[Entries shown]
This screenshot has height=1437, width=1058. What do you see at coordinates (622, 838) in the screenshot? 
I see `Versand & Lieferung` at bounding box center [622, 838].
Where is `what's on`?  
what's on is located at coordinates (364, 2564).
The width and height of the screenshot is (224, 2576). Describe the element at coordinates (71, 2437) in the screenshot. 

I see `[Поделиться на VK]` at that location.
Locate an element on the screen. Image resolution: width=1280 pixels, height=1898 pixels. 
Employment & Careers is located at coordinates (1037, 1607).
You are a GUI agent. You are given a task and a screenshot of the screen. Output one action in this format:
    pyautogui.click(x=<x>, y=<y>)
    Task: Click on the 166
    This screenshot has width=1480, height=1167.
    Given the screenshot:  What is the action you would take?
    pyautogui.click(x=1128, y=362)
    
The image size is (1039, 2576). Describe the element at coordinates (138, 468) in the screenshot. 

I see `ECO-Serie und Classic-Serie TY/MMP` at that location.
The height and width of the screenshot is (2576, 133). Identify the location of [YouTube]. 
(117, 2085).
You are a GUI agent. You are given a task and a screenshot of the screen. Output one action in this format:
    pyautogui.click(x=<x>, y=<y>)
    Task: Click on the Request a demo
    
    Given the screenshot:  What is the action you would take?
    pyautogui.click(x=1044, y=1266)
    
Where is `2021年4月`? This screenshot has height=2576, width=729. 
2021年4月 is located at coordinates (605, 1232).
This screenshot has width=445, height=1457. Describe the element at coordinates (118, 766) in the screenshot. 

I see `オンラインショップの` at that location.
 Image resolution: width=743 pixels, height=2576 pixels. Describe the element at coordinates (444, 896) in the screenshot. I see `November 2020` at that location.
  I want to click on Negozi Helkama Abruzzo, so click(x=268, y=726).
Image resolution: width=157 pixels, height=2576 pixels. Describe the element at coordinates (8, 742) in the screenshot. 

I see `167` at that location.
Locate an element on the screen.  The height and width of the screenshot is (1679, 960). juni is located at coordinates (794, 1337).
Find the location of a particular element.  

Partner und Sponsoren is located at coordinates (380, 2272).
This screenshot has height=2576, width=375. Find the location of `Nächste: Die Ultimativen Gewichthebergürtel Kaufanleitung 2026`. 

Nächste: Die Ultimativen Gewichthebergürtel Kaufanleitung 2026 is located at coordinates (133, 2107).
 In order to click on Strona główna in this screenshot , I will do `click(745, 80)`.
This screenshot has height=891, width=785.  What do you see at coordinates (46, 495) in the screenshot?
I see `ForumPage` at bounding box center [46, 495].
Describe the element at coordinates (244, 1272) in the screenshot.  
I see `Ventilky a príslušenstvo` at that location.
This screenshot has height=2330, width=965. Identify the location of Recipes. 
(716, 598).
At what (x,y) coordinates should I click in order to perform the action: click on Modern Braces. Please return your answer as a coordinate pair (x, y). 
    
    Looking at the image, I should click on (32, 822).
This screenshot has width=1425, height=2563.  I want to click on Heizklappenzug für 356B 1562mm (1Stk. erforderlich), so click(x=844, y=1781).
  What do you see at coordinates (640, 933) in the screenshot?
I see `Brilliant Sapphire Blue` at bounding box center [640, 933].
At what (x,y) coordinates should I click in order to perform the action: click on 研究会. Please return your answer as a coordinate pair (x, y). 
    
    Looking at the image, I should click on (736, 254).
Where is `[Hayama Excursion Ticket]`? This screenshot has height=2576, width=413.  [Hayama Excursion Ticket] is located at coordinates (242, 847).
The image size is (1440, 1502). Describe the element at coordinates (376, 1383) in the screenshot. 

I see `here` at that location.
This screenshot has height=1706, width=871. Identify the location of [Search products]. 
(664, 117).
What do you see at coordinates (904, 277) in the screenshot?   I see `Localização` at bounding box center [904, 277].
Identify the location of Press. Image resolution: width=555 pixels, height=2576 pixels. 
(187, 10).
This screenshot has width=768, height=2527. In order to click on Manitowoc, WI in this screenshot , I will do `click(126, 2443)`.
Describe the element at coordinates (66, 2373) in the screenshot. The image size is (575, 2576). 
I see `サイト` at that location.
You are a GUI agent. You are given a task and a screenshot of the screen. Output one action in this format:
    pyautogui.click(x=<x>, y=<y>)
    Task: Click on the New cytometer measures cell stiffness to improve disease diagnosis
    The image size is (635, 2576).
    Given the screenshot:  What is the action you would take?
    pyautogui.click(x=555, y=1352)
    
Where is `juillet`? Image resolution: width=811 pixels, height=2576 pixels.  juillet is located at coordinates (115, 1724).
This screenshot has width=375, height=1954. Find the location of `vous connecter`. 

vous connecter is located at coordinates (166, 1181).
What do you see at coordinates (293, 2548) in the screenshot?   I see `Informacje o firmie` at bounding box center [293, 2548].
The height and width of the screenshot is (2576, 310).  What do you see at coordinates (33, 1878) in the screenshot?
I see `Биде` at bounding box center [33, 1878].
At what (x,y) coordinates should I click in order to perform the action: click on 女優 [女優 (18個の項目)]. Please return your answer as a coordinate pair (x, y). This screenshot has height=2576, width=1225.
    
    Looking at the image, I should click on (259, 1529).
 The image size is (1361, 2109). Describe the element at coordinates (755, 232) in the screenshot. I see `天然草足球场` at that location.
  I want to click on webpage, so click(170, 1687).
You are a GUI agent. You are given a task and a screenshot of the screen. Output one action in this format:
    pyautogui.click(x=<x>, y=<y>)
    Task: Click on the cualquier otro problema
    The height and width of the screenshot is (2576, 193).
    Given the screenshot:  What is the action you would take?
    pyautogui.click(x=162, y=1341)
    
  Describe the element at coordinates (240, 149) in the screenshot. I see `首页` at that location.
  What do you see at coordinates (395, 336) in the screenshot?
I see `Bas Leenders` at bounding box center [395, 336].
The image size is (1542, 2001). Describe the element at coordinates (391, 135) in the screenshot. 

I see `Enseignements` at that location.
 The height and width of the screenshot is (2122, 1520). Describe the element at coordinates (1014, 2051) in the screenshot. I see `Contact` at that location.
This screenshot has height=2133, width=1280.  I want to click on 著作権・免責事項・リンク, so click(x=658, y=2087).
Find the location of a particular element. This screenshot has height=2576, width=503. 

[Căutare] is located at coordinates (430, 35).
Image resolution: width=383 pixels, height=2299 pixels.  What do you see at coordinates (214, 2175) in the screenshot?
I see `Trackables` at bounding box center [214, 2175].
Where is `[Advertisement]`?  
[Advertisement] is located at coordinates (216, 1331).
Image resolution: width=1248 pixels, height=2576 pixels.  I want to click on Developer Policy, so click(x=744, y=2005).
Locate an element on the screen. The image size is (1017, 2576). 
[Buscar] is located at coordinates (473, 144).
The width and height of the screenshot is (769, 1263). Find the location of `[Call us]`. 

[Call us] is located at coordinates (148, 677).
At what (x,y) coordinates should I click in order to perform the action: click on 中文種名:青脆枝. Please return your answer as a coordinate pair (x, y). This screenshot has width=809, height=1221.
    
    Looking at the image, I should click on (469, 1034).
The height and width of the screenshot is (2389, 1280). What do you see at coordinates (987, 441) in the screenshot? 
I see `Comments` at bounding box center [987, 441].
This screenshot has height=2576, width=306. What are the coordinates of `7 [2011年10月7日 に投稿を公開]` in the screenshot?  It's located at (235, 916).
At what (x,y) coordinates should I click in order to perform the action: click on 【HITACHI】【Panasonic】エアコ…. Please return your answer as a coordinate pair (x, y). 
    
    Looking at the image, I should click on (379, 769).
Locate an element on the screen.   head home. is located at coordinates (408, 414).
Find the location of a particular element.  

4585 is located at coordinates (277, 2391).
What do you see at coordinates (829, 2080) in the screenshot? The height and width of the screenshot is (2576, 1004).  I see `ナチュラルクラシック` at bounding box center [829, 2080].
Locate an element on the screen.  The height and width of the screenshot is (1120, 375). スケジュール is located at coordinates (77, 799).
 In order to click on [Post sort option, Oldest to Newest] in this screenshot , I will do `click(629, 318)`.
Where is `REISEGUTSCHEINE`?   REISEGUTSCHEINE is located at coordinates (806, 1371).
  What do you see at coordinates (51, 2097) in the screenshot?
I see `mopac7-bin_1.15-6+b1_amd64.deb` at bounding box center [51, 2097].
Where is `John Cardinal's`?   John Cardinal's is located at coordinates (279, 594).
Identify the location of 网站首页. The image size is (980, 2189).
[/Entries shown]
Filter the entries down to the lines with the word "will" in them.

 In order to click on Strona główna in this screenshot , I will do `click(745, 80)`.
This screenshot has width=768, height=2527. In order to click on Manitowoc, WI in this screenshot , I will do `click(126, 2443)`.
 In order to click on [Post sort option, Oldest to Newest] in this screenshot , I will do `click(629, 318)`.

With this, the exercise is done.